:: Goal of the exercise ::
Set down the records exactly as they stand, except for any pictures, which you should omit.

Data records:
= Beginning of Section =

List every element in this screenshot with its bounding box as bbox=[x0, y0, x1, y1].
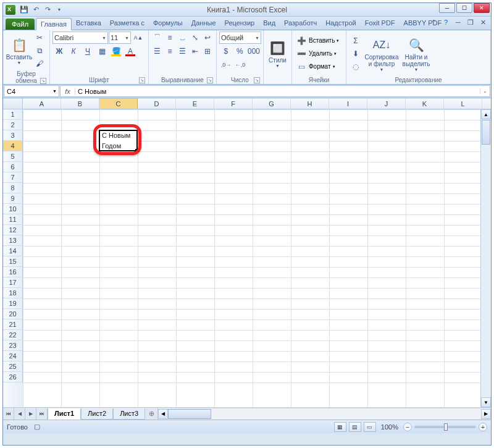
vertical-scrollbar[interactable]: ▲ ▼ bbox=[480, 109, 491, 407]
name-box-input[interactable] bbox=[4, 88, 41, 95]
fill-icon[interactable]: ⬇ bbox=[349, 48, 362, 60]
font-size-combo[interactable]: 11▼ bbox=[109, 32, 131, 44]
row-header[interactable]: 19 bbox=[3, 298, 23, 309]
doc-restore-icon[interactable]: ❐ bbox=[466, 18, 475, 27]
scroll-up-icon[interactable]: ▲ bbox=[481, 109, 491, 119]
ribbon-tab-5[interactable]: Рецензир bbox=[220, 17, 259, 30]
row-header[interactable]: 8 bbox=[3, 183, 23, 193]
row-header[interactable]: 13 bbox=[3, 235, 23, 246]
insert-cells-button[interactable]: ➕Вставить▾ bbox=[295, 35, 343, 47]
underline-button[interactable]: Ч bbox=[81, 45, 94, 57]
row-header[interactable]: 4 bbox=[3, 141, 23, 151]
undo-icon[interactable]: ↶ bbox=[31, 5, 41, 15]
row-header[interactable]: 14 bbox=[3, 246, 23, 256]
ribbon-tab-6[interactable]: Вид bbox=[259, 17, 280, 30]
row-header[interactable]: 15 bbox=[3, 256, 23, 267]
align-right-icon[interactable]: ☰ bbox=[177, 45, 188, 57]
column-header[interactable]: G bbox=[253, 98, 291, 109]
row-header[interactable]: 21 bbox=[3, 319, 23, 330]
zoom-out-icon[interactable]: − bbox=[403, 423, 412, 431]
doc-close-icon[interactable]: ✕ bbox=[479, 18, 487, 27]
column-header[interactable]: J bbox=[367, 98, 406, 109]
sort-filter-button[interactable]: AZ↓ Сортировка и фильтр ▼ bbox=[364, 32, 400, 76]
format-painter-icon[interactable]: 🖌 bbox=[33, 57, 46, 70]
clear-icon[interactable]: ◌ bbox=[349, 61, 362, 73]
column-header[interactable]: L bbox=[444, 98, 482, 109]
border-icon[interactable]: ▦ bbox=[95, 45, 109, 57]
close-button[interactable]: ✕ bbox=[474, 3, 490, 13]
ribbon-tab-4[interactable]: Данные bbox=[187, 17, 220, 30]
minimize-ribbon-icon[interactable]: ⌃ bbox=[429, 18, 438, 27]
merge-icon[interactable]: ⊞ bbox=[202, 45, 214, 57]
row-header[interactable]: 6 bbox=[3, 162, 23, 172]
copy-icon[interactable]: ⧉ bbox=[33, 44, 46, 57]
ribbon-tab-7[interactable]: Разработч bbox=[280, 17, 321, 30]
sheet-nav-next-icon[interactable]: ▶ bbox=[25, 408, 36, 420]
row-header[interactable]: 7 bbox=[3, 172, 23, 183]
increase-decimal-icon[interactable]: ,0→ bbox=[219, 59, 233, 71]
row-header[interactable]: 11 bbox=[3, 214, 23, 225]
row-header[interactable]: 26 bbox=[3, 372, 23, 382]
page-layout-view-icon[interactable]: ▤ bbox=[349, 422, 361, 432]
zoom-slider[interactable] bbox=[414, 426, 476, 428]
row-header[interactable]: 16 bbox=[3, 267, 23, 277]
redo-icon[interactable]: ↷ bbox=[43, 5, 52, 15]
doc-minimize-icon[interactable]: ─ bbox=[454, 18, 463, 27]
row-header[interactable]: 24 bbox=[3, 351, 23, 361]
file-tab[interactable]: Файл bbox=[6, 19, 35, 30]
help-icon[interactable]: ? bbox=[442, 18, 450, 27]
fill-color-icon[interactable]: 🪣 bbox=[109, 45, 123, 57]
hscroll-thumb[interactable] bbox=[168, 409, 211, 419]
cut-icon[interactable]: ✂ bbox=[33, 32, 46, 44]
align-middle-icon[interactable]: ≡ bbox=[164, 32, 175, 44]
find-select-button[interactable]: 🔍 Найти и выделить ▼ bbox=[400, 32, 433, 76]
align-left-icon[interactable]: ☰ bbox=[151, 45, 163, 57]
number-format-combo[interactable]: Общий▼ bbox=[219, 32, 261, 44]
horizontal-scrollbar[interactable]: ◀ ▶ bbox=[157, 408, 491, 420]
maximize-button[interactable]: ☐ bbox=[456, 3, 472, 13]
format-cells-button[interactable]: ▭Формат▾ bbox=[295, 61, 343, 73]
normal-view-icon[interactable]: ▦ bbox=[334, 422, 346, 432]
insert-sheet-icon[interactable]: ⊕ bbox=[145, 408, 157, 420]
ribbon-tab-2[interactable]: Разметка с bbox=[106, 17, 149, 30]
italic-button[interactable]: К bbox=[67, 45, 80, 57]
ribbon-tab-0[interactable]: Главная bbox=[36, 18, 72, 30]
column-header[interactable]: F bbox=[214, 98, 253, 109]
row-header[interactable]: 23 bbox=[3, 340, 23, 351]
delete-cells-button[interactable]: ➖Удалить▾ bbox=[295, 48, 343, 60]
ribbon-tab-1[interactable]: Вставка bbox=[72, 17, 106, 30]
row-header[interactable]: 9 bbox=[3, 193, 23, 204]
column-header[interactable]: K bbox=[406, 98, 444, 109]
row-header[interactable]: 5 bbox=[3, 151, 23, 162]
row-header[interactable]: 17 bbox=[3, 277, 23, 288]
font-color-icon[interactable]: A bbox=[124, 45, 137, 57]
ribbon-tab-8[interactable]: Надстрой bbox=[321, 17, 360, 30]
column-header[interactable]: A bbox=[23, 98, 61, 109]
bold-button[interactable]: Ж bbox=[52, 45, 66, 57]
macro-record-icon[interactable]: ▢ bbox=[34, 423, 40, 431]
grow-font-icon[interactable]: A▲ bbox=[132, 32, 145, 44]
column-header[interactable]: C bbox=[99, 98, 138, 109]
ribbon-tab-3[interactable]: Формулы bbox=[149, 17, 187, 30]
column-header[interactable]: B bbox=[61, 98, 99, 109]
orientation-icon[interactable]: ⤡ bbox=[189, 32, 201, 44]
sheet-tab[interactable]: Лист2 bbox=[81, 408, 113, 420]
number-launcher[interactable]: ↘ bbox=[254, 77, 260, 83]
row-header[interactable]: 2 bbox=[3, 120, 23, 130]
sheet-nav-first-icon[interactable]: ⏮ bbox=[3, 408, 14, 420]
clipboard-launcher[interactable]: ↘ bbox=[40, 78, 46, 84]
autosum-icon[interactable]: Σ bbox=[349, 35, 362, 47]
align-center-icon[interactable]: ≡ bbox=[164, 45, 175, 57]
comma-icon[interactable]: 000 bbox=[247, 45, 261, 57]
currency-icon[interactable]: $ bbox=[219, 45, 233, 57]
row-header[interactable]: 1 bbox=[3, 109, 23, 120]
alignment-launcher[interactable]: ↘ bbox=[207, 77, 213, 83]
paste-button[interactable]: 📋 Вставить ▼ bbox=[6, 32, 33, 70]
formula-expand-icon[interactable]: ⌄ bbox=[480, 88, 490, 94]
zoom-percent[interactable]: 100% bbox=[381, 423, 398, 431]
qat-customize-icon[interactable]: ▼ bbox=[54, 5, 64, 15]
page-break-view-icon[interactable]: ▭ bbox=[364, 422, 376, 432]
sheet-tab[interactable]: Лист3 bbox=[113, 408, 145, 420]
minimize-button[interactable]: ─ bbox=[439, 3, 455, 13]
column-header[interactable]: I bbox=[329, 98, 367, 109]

= End of Section =

:: Solution to the problem ::
List every element in this screenshot with its bounding box as bbox=[x0, y0, x1, y1].
vertical-scrollbar[interactable]: ▲ ▼ bbox=[480, 109, 491, 407]
name-box-input[interactable] bbox=[4, 88, 41, 95]
fill-icon[interactable]: ⬇ bbox=[349, 48, 362, 60]
font-size-combo[interactable]: 11▼ bbox=[109, 32, 131, 44]
row-header[interactable]: 19 bbox=[3, 298, 23, 309]
doc-restore-icon[interactable]: ❐ bbox=[466, 18, 475, 27]
scroll-up-icon[interactable]: ▲ bbox=[481, 109, 491, 119]
ribbon-tab-5[interactable]: Рецензир bbox=[220, 17, 259, 30]
row-header[interactable]: 8 bbox=[3, 183, 23, 193]
row-header[interactable]: 13 bbox=[3, 235, 23, 246]
insert-cells-button[interactable]: ➕Вставить▾ bbox=[295, 35, 343, 47]
underline-button[interactable]: Ч bbox=[81, 45, 94, 57]
row-header[interactable]: 4 bbox=[3, 141, 23, 151]
undo-icon[interactable]: ↶ bbox=[31, 5, 41, 15]
row-header[interactable]: 14 bbox=[3, 246, 23, 256]
ribbon-tab-6[interactable]: Вид bbox=[259, 17, 280, 30]
row-header[interactable]: 15 bbox=[3, 256, 23, 267]
align-right-icon[interactable]: ☰ bbox=[177, 45, 188, 57]
column-header[interactable]: G bbox=[253, 98, 291, 109]
row-header[interactable]: 21 bbox=[3, 319, 23, 330]
zoom-out-icon[interactable]: − bbox=[403, 423, 412, 431]
doc-close-icon[interactable]: ✕ bbox=[479, 18, 487, 27]
column-header[interactable]: J bbox=[367, 98, 406, 109]
sort-filter-button[interactable]: AZ↓ Сортировка и фильтр ▼ bbox=[364, 32, 400, 76]
format-painter-icon[interactable]: 🖌 bbox=[33, 57, 46, 70]
clear-icon[interactable]: ◌ bbox=[349, 61, 362, 73]
column-header[interactable]: L bbox=[444, 98, 482, 109]
border-icon[interactable]: ▦ bbox=[95, 45, 109, 57]
close-button[interactable]: ✕ bbox=[474, 3, 490, 13]
ribbon-tab-4[interactable]: Данные bbox=[187, 17, 220, 30]
minimize-ribbon-icon[interactable]: ⌃ bbox=[429, 18, 438, 27]
merge-icon[interactable]: ⊞ bbox=[202, 45, 214, 57]
row-header[interactable]: 6 bbox=[3, 162, 23, 172]
copy-icon[interactable]: ⧉ bbox=[33, 44, 46, 57]
ribbon-tab-7[interactable]: Разработч bbox=[280, 17, 321, 30]
sheet-nav-next-icon[interactable]: ▶ bbox=[25, 408, 36, 420]
row-header[interactable]: 7 bbox=[3, 172, 23, 183]
increase-decimal-icon[interactable]: ,0→ bbox=[219, 59, 233, 71]
row-header[interactable]: 11 bbox=[3, 214, 23, 225]
row-header[interactable]: 26 bbox=[3, 372, 23, 382]
page-layout-view-icon[interactable]: ▤ bbox=[349, 422, 361, 432]
zoom-slider[interactable] bbox=[414, 426, 476, 428]
row-header[interactable]: 16 bbox=[3, 267, 23, 277]
redo-icon[interactable]: ↷ bbox=[43, 5, 52, 15]
doc-minimize-icon[interactable]: ─ bbox=[454, 18, 463, 27]
row-header[interactable]: 24 bbox=[3, 351, 23, 361]
file-tab[interactable]: Файл bbox=[6, 19, 35, 30]
help-icon[interactable]: ? bbox=[442, 18, 450, 27]
fill-color-icon[interactable]: 🪣 bbox=[109, 45, 123, 57]
hscroll-thumb[interactable] bbox=[168, 409, 211, 419]
cut-icon[interactable]: ✂ bbox=[33, 32, 46, 44]
align-middle-icon[interactable]: ≡ bbox=[164, 32, 175, 44]
find-select-button[interactable]: 🔍 Найти и выделить ▼ bbox=[400, 32, 433, 76]
align-left-icon[interactable]: ☰ bbox=[151, 45, 163, 57]
number-format-combo[interactable]: Общий▼ bbox=[219, 32, 261, 44]
horizontal-scrollbar[interactable]: ◀ ▶ bbox=[157, 408, 491, 420]
maximize-button[interactable]: ☐ bbox=[456, 3, 472, 13]
format-cells-button[interactable]: ▭Формат▾ bbox=[295, 61, 343, 73]
normal-view-icon[interactable]: ▦ bbox=[334, 422, 346, 432]
insert-sheet-icon[interactable]: ⊕ bbox=[145, 408, 157, 420]
ribbon-tab-2[interactable]: Разметка с bbox=[106, 17, 149, 30]
italic-button[interactable]: К bbox=[67, 45, 80, 57]
ribbon-tab-0[interactable]: Главная bbox=[36, 18, 72, 30]
column-header[interactable]: F bbox=[214, 98, 253, 109]
row-header[interactable]: 23 bbox=[3, 340, 23, 351]
delete-cells-button[interactable]: ➖Удалить▾ bbox=[295, 48, 343, 60]
ribbon-tab-1[interactable]: Вставка bbox=[72, 17, 106, 30]
row-header[interactable]: 9 bbox=[3, 193, 23, 204]
column-header[interactable]: K bbox=[406, 98, 444, 109]
row-header[interactable]: 5 bbox=[3, 151, 23, 162]
row-header[interactable]: 17 bbox=[3, 277, 23, 288]
font-color-icon[interactable]: A bbox=[124, 45, 137, 57]
ribbon-tab-8[interactable]: Надстрой bbox=[321, 17, 360, 30]
column-header[interactable]: A bbox=[23, 98, 61, 109]
bold-button[interactable]: Ж bbox=[52, 45, 66, 57]
macro-record-icon[interactable]: ▢ bbox=[34, 423, 40, 431]
grow-font-icon[interactable]: A▲ bbox=[132, 32, 145, 44]
column-header[interactable]: C bbox=[99, 98, 138, 109]
ribbon-tab-3[interactable]: Формулы bbox=[149, 17, 187, 30]
column-header[interactable]: B bbox=[61, 98, 99, 109]
orientation-icon[interactable]: ⤡ bbox=[189, 32, 201, 44]
sheet-tab[interactable]: Лист2 bbox=[81, 408, 113, 420]
number-launcher[interactable]: ↘ bbox=[254, 77, 260, 83]
row-header[interactable]: 2 bbox=[3, 120, 23, 130]
sheet-nav-first-icon[interactable]: ⏮ bbox=[3, 408, 14, 420]
clipboard-launcher[interactable]: ↘ bbox=[40, 78, 46, 84]
autosum-icon[interactable]: Σ bbox=[349, 35, 362, 47]
align-center-icon[interactable]: ≡ bbox=[164, 45, 175, 57]
comma-icon[interactable]: 000 bbox=[247, 45, 261, 57]
currency-icon[interactable]: $ bbox=[219, 45, 233, 57]
row-header[interactable]: 1 bbox=[3, 109, 23, 120]
alignment-launcher[interactable]: ↘ bbox=[207, 77, 213, 83]
paste-button[interactable]: 📋 Вставить ▼ bbox=[6, 32, 33, 70]
formula-expand-icon[interactable]: ⌄ bbox=[480, 88, 490, 94]
zoom-percent[interactable]: 100% bbox=[381, 423, 398, 431]
qat-customize-icon[interactable]: ▼ bbox=[54, 5, 64, 15]
page-break-view-icon[interactable]: ▭ bbox=[364, 422, 376, 432]
sheet-tab[interactable]: Лист3 bbox=[113, 408, 145, 420]
minimize-button[interactable]: ─ bbox=[439, 3, 455, 13]
column-header[interactable]: I bbox=[329, 98, 367, 109]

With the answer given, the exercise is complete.